## What needs to be done
The answer must be only the lines below from the one holding "cabine du prochain bateau en partance" down to the one holding "Vorteile, einen professionellen", ends included, printed exactly; please omit all pictures.

## Collected data
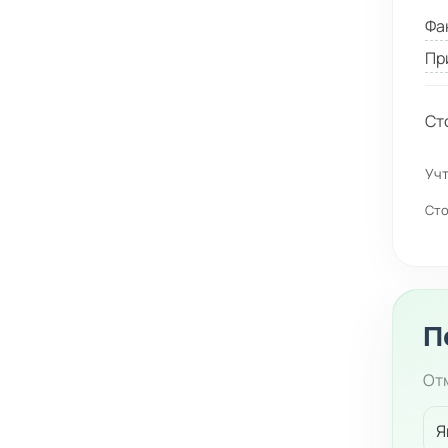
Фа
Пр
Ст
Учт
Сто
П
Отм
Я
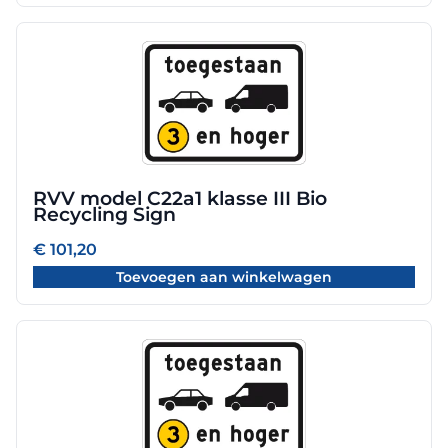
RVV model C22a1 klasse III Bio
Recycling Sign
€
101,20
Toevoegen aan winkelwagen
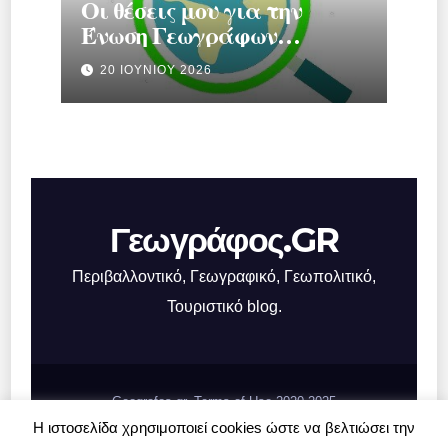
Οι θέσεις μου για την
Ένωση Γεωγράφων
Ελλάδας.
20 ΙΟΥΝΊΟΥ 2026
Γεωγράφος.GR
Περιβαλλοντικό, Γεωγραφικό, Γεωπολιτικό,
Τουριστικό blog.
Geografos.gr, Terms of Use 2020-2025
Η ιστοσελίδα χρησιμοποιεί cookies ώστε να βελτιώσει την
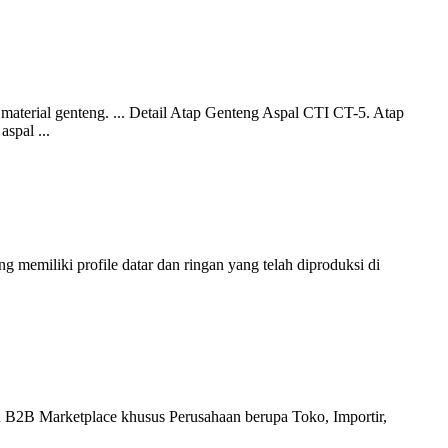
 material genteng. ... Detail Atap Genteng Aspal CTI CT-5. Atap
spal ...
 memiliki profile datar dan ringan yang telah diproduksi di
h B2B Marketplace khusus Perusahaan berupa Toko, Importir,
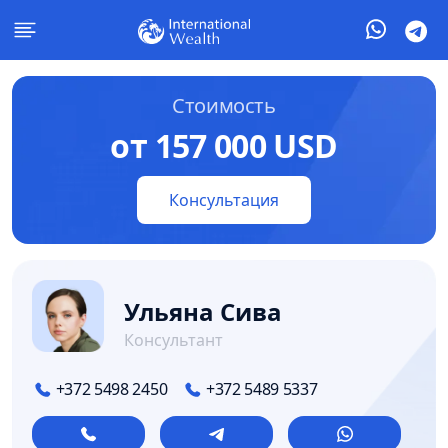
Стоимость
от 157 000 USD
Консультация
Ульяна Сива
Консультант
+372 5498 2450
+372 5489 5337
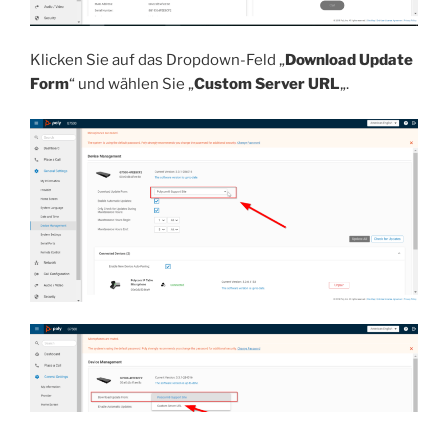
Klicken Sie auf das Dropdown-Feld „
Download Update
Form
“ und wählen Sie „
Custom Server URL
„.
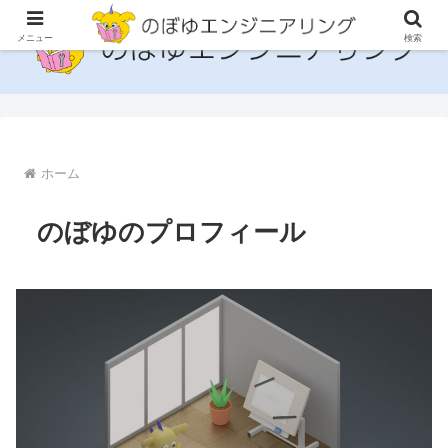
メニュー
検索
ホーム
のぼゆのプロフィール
--
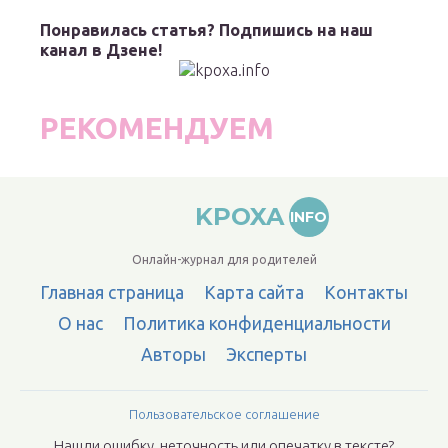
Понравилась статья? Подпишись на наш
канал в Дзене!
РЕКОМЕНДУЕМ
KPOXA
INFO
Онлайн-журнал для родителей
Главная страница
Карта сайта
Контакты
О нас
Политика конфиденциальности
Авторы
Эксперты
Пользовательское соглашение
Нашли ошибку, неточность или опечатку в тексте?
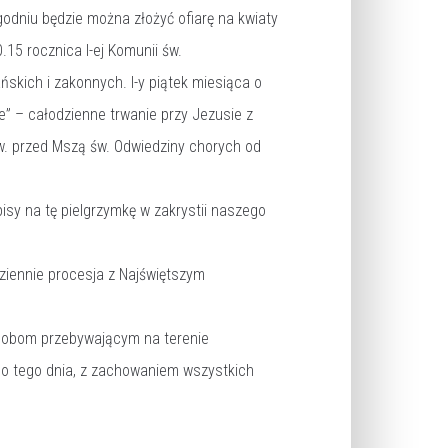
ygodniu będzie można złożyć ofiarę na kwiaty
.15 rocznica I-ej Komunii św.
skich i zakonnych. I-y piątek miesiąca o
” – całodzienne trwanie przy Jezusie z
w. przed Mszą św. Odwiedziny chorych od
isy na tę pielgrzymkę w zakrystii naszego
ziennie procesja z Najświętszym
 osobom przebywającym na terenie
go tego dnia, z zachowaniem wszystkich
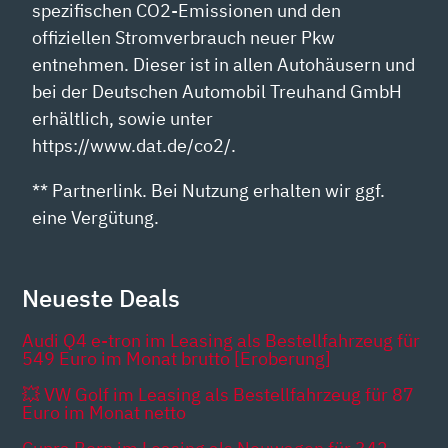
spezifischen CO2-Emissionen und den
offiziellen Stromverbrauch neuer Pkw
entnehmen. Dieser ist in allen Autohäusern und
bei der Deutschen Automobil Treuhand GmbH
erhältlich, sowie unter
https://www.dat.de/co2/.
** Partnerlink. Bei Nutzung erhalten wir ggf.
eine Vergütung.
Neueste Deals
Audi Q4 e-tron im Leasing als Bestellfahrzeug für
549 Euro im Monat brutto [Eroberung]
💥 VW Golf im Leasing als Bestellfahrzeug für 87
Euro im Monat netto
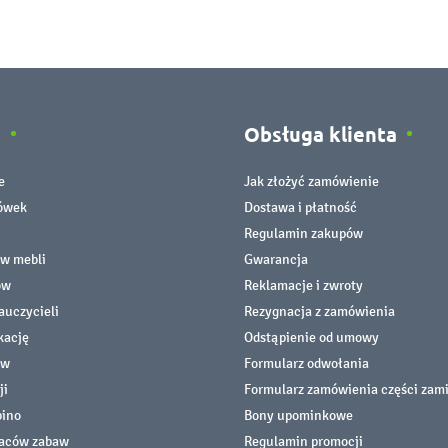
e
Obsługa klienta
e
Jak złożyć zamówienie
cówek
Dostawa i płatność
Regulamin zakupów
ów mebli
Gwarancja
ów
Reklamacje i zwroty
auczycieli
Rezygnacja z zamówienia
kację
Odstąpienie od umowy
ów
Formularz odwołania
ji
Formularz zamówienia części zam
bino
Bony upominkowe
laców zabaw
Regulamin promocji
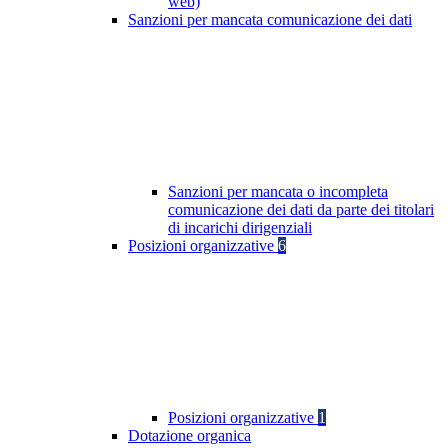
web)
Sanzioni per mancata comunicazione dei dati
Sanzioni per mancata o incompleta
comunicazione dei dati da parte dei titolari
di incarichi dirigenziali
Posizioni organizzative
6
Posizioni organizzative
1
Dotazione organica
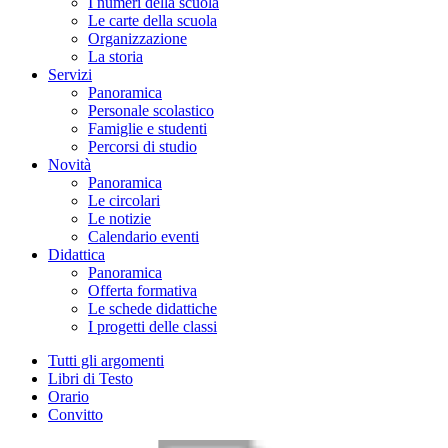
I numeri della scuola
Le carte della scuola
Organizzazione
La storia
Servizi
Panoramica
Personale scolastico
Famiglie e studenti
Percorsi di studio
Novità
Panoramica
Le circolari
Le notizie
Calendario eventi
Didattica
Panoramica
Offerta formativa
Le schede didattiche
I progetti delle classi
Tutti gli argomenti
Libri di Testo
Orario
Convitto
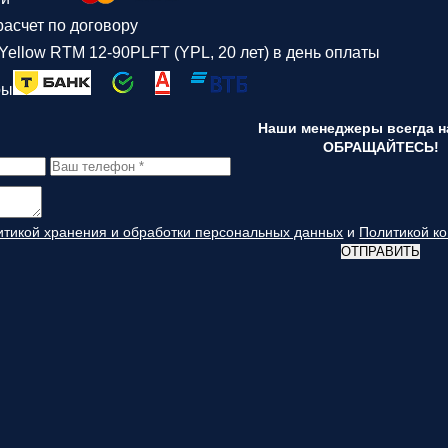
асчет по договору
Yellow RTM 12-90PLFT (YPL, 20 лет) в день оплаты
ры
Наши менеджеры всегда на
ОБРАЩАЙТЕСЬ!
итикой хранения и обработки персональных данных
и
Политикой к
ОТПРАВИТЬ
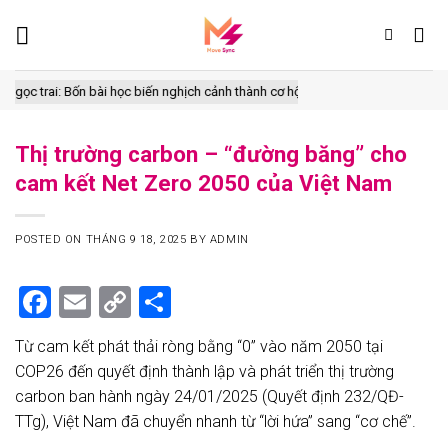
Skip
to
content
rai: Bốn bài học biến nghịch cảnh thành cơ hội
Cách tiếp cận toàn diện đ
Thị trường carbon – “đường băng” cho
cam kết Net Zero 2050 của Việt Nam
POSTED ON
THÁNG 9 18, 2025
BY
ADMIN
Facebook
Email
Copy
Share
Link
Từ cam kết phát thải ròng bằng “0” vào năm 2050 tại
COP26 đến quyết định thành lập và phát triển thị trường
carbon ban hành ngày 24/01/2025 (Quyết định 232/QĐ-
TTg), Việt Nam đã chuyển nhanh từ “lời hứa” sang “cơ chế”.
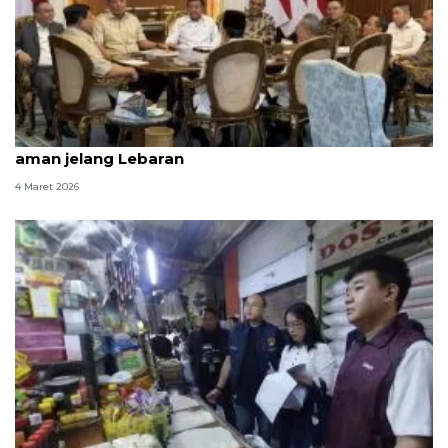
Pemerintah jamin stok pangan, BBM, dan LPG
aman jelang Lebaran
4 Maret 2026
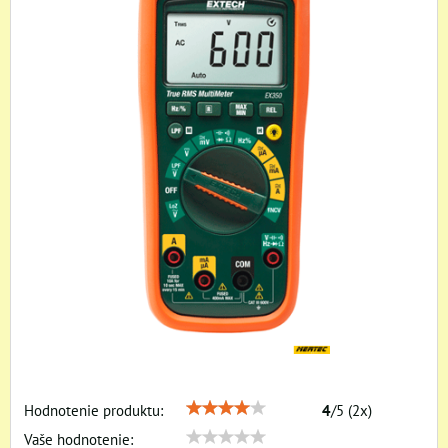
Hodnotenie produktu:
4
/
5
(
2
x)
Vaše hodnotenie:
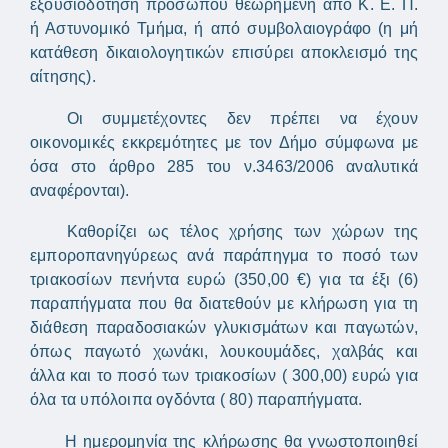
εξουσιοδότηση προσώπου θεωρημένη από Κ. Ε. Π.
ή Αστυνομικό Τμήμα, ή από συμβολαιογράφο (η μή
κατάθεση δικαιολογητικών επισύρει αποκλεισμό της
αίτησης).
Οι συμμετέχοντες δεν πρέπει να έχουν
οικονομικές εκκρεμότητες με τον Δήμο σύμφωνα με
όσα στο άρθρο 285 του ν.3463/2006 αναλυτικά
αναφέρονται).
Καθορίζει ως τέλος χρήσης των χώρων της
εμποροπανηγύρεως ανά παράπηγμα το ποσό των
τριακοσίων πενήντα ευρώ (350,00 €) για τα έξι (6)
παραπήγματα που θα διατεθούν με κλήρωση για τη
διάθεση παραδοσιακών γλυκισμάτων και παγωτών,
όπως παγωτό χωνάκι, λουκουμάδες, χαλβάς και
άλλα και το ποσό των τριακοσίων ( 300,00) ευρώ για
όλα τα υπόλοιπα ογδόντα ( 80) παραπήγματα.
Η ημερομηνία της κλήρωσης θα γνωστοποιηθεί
* * *
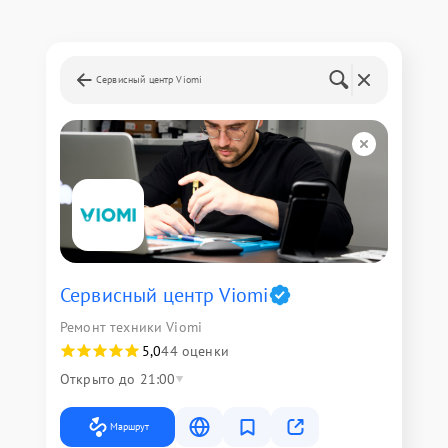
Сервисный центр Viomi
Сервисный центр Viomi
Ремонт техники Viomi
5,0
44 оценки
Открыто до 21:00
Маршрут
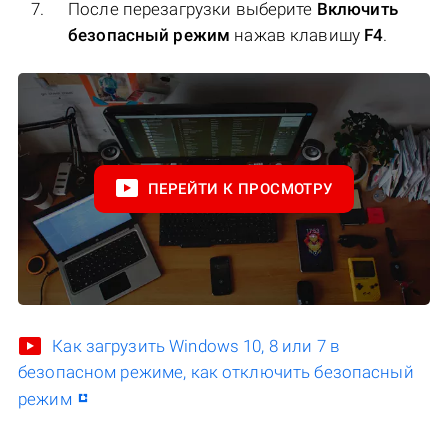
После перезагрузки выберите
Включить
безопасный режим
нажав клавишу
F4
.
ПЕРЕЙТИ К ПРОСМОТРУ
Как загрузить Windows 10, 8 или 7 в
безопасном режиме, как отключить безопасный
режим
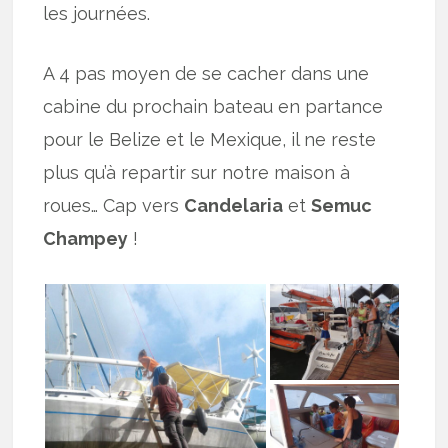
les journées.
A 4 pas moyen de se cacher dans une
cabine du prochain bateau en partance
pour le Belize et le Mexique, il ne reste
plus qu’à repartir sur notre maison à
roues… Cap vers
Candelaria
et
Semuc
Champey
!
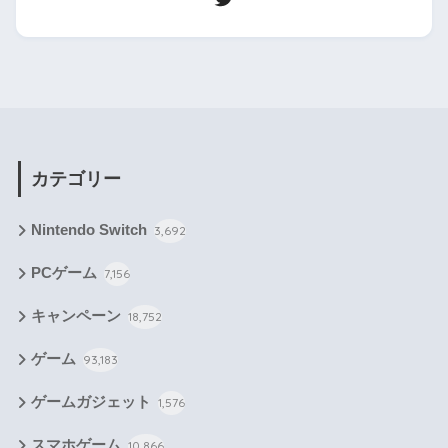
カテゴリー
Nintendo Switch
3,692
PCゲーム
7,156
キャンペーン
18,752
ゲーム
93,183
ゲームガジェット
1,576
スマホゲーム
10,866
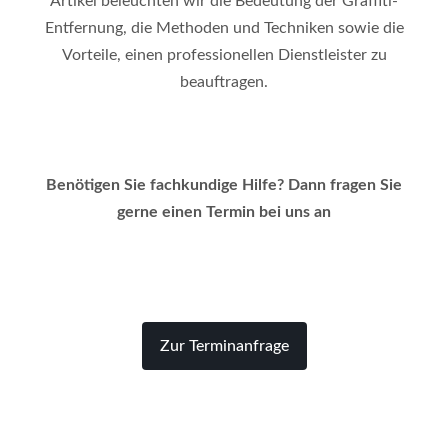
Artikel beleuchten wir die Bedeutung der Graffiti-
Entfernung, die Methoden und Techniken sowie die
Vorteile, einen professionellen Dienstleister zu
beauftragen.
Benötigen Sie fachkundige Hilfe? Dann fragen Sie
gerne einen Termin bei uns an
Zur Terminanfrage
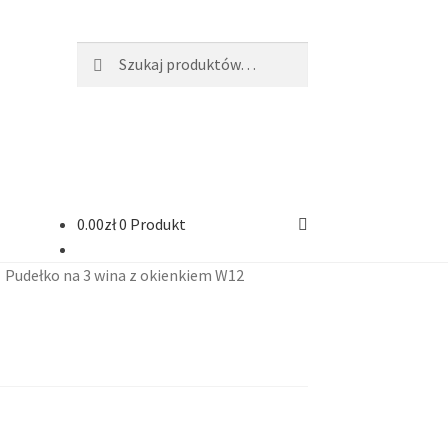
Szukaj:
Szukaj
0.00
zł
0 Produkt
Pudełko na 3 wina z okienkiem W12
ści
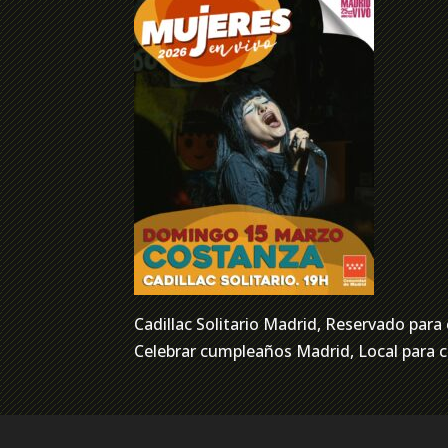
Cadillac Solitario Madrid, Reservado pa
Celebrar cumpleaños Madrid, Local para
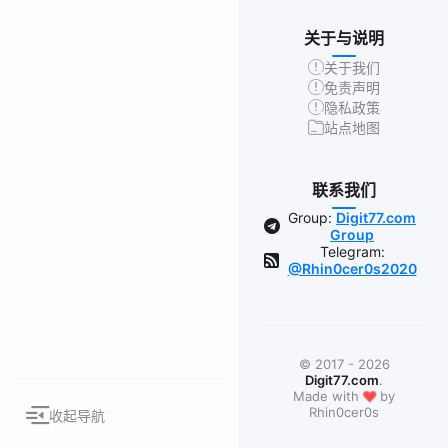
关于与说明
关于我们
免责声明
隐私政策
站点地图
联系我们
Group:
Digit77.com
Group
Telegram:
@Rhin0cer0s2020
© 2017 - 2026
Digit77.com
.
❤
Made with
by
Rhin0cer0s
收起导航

## Expected answer
cabine du prochain bateau en partance
pour le Belize et le Mexique, il ne reste
plus qu’à repartir sur notre maison à
roues… Cap vers
Candelaria
et
Semuc
Champey
!
カテゴリー
Nintendo Switch
3,692
PCゲーム
7,156
キャンペーン
18,752
ゲーム
93,183
ゲームガジェット
1,576
スマホゲーム
10,866
Artikel beleuchten wir die Bedeutung der Graffiti-
Entfernung, die Methoden und Techniken sowie die
Vorteile, einen professionellen Dienstleister zu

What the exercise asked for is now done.